Whoops, just realized that student loans were also part of the mix. We pay $350 or so per month for student loans, so call it $500. If we brought home $14,500 per month, and that was the same ratio to our gross, the gross would be $319K.
Anonymous
I have no student loans AND no mortgage and make $200K a year. We bank all of my net salary.
Anonymous
Anonymous wrote:
Whoa! This has really gone off in an unanticipated direction.

Ladies and gentlemen, this is not a striving post. I'm not talking vacation homes and where you eat out on a regular basis.

Comfortable. It means not crying with each in-coming bill. It means being able to get groceries every two weeks, not calculating how many nights in a month you can make use of the 10 for $10 pasta you bought on sale.

Today, I had to choose between buying grapes or strawberries. I'm REALLY looking forward to leaving this bullshit behind.

Since most posters tend to whinge on about scraping by with salaries much higher than I'll ever earn, I was interested to know what burden even high earners were struggling to meet (like the oft cited enormous law school debt of 400K or mortgage payments more than double my own).

In my own way, I'm trying to comfort myself that things won't continue to be such a struggle once I'm making 80-90K. Most DCUMers would shoot themselves or go flying out of windows at the prospect of such a low salary. BUT, absent the big monthly obligations noted above, I wonder how much it would matter?

Stop projecting materialistic aspirations. And lay off the lectures. They are really off the mark.

07:55 and 13:45 were very helpful and straight forward. Thanks.

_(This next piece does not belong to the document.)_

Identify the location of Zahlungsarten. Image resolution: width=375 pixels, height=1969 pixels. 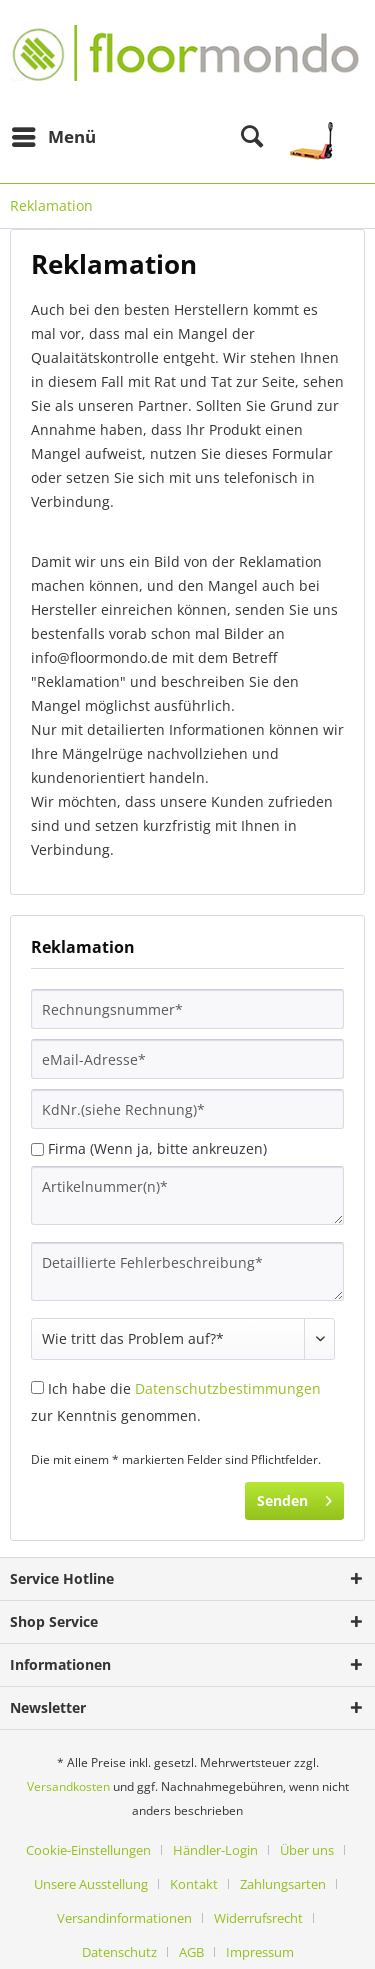
(283, 1884).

(7:55 here). I totally understood where you were coming from and didn't find your question weird at all! I was totally baffled by some of the other responses. Maybe because I'm not living in the $500k la la land some of the posters seem to be posting from.

OP--fwiw, our salary only recently hit $240k. 3 years ago we were making more like $150k, but with no daycare (pre-kid) and our mortgage was $3000 not $3500. (we refinanced down to a 15 year mortgage, we did not trade up our house.) We still felt like we lived very comfortably at that point, not extravagantly, but still able to afford vacations, fancy grocery splurges, had a fully funded emergency fund, and put money into savings every month. Taking into account the mortgage difference, that's $18000 a year, with taxes etc call it $25k difference. So, at effectively $125k, I felt like we had a very comfortable lifestyle. We never stressed about money or worried about covering a car repair or other unexpected expense.

It sounds like you're doing a good job of being fiscally responsible, and as long as you keep doing that, it's likely to continue to get better assuming you have the kind of career where you can reasonably expect to advance. Good luck!